Eight, the more content Dropbox’s 500 million registered accounts generate, the more the firm’s 4.8 billion sharing connections grow. This is the mother of network effects in the Age of Cloud.

Nine, this user base, content sharing connections and exabyte data traffic allows Dropbox to monetize its assets and create real-time, high-value collaborative software solutions that then drive further growth in users. This is a virtuous cycle that mimics an infinite money-making machine, a digital El Dorado.

Ten, the Dropbox story has only just begun.
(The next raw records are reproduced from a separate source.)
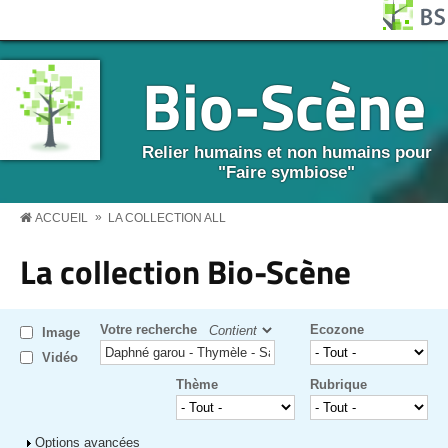
Aller au contenu principal
Panneau de gestion des cookies
BS MENU
Bio-Scène
Relier humains et non humains pour
"Faire symbiose"
»
ACCUEIL
LA COLLECTION ALL
La collection Bio-Scène
Votre recherche
Ecozone
Image
Vidéo
Thème
Rubrique
Afficher
Options avancées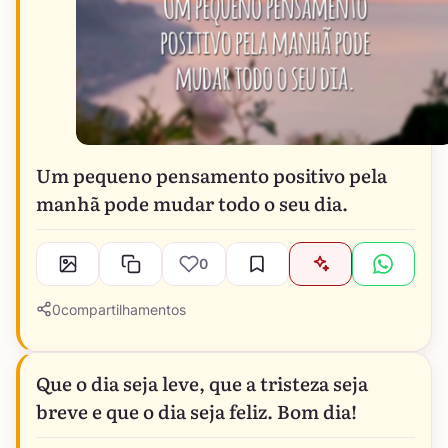
Um pequeno pensamento positivo pela
manhã pode mudar todo o seu dia.
0
0
compartilhamentos
Que o dia seja leve, que a tristeza seja
breve e que o dia seja feliz. Bom dia!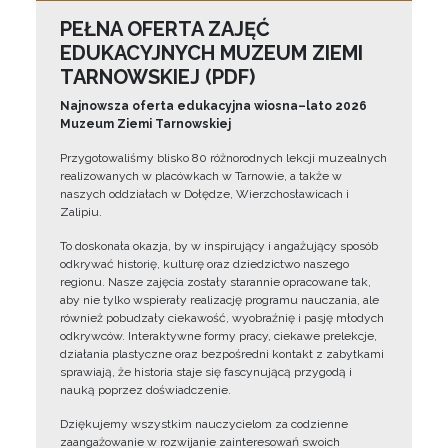
PEŁNA OFERTA ZAJĘĆ
EDUKACYJNYCH MUZEUM ZIEMI
TARNOWSKIEJ (PDF)
Najnowsza oferta edukacyjna wiosna–lato 2026
Muzeum Ziemi Tarnowskiej
Przygotowaliśmy blisko 80 różnorodnych lekcji muzealnych
realizowanych w placówkach w Tarnowie, a także w
naszych oddziałach w Dołędze, Wierzchosławicach i
Zalipiu.
To doskonała okazja, by w inspirujący i angażujący sposób
odkrywać historię, kulturę oraz dziedzictwo naszego
regionu. Nasze zajęcia zostały starannie opracowane tak,
aby nie tylko wspierały realizację programu nauczania, ale
również pobudzały ciekawość, wyobraźnię i pasję młodych
odkrywców. Interaktywne formy pracy, ciekawe prelekcje,
działania plastyczne oraz bezpośredni kontakt z zabytkami
sprawiają, że historia staje się fascynującą przygodą i
nauką poprzez doświadczenie.
Dziękujemy wszystkim nauczycielom za codzienne
zaangażowanie w rozwijanie zainteresowań swoich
Dropbox will expand its collaboration software offering into business intelligence, search, chat, video, content creation tools, and productivity hubs. A business when exiting users generate 90% of new users and whose revenue model is 100% subscription is a business I cannot afford not to own.

Eleven, Dropbox has acquired a range of startups to add value to its cloud platforms. These acquisitions include TapEngage (advertising collaboration software), Audiogalaxy (music file cloud storage/streaming), Snapjoy (archive digital photos via Flickr, Instagram, Picasa etc.), Bubbli (3D tech mobile app) and CloudOn (cloud document editing mobile app). Dropbox software is platform agnostic and boasts apps for Mister Softy’s Windows, Apple Mac OS, Linux, IOS, Android and Windowsphone. Unlike the inflated, loony tune valuations of Uber Lyft and Didi, this unicorn has some real horns!